An Introduction to Sword Beach
Sword Beach is the most easterly of the D-Day beaches stretching west from Caen’s ferry port of Ouistreham. The original D-Day plan was not intended to extend this far east and was due to end at Courseulles-sur-Mer. However, the British and American military commanders, Montgomery and Eisenhower, insisted on the front going east as far as the Orne Estuary. There were major obstacles here due to the reefs at Lion-sur-Mer and Luc-sur-Mer. Furthermore, strong German defences had been erected around the port of Ouistreham.
The bulk of the forces who landed on Sword Beach were British although some French naval forces also took part. Ouistreham was taken relatively easily on D-Day. Hermanville-sur-Mer, where many of the troops landed, proved more difficult. As a result it took longer to reach the city of Caen as the German forces dug in for weeks.
The video below shows footage of British troops landing at Sword Beach as well as American soldiers landing on Omaha Beach.
Must See Sights
Pegasus Memorial Museum at Ranville
The museum is dedicated to the men of the 6th Airborne Division. The original Bénouville Bridge, renamed Pegasus Bridge after the liberation, is displayed in the museum’s park along with a Bailey Bridge and a full size copy of a wartime Horsa glider. The museum’s collection is constantly increasing in size. Details about the museum are available on their website.
A video of the museum is below.
Merville Gun Battery Museum Museum at Merville-Franceville
This was the most easterly spot where Allied airborne forces landed on the first night of invasion, on the eastern side of the Orne Estuary. The troops were scattered as they came down. However, they still managed to secure the spot on D-Day itself, albeit after a bloody battle. The website has practical information about opening times etc.
Hillman Strongpoint at Colleville-Montgomery
This 24 hectare site is located on the southern exit of the town on the road to Biéville-Beuville. It contains 18 casemates and underground fortifications built by the Germans between 1942 and 1944 and was the command post of the German defences along the Côte de Nacre coast. There are 10 blockhouses open for visits across the site. This site is a memorial to the 1st Battalion, Suffolk Regiment, which liberated the site on the 6th of June 1944. It’s open in July and August, every day except Tuesday and Sunday, from 10am to 12 noon and from 2.30pm to 6.30pm. The outdoor site is open all year. Guided tours on Tuesdays at 3pm from July to September. More information is on their website.
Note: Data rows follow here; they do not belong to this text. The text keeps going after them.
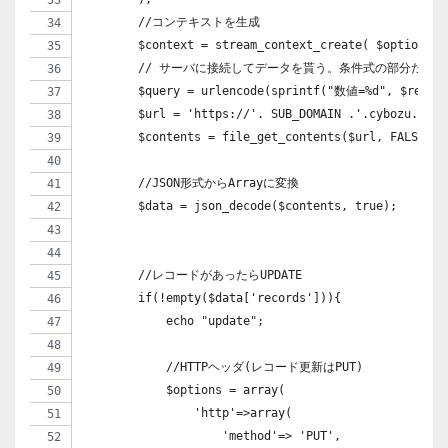
        //コンテキストを生成
        $context = stream_context_create( $options )
        // サーバに接続してデータを貰う。条件式の部分だけ
        $query = urlencode(sprintf("数値=%d", $rec_n
        $url = 'https://'. SUB_DOMAIN .'.cybozu.com/
        $contents = file_get_contents($url, FALSE, $
        //JSON形式からArrayに変換
        $data = json_decode($contents, true);
        //レコードがあったらUPDATE
        if(!empty($data['records'])){
            echo "update";
            //HTTPヘッダ(レコード更新はPUT)
            $options = array(
                'http'=>array(
                    'method'=> 'PUT',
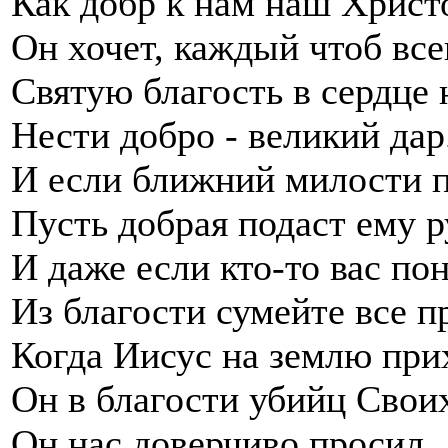
Как добр к нам наш Христ
Он хочет, каждый чтоб все
Святую благость в сердце 
Нести добро - великий дар
И если ближний милости 
Пусть добрая подаст ему р
И даже если кто-то вас пон
Из благости сумейте все п
Когда Иисус на землю при
Он в благости убийц Свои
Он нас доверчиво просил,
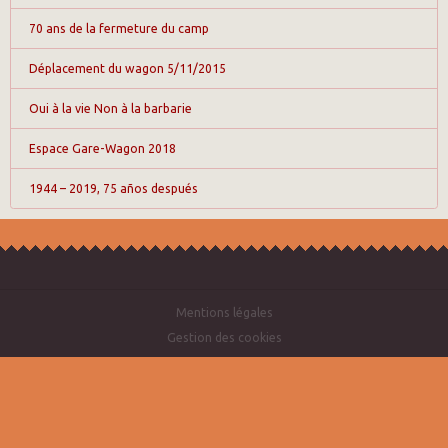
70 ans de la fermeture du camp
Déplacement du wagon 5/11/2015
Oui à la vie Non à la barbarie
Espace Gare-Wagon 2018
1944 – 2019, 75 años después
Mentions légales
Gestion des cookies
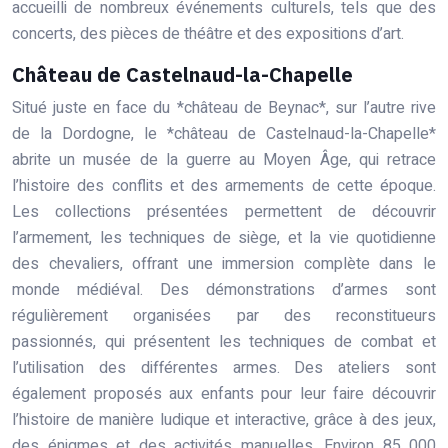
accueilli de nombreux événements culturels, tels que des
concerts, des pièces de théâtre et des expositions d’art.
Château de Castelnaud-la-Chapelle
Situé juste en face du *château de Beynac*, sur l’autre rive
de la Dordogne, le *château de Castelnaud-la-Chapelle*
abrite un musée de la guerre au Moyen Âge, qui retrace
l’histoire des conflits et des armements de cette époque.
Les collections présentées permettent de découvrir
l’armement, les techniques de siège, et la vie quotidienne
des chevaliers, offrant une immersion complète dans le
monde médiéval. Des démonstrations d’armes sont
régulièrement organisées par des reconstitueurs
passionnés, qui présentent les techniques de combat et
l’utilisation des différentes armes. Des ateliers sont
également proposés aux enfants pour leur faire découvrir
l’histoire de manière ludique et interactive, grâce à des jeux,
des énigmes et des activités manuelles. Environ 85 000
1944 Radar Museum at Douvres-La-Déliverande
The museum is located in a former German radar station that was built between 1942 and 1944. It was equipped with five radars that could detect targets 400km away. Two bunkers have been reconstructed so that visitors can learn about the daily life of German soldiers, the history of radar and the Atlantic Wall. Their website is here. http://www.musee-radar.fr
Atlantic Wall Museum (Musée du Mur de l’Atlantique Le Bunker) at Ouistreham
Here you can get an impression of what life was like for the German soldiers manning a strategic defence location. While the bunker looks substantial, conditions were very cramped inside. All the rooms inside have been restored and include the barrack room, pharmacy, infirmary, armoury, radio transmission room, engine room, switchboard and observation post. Their website is here.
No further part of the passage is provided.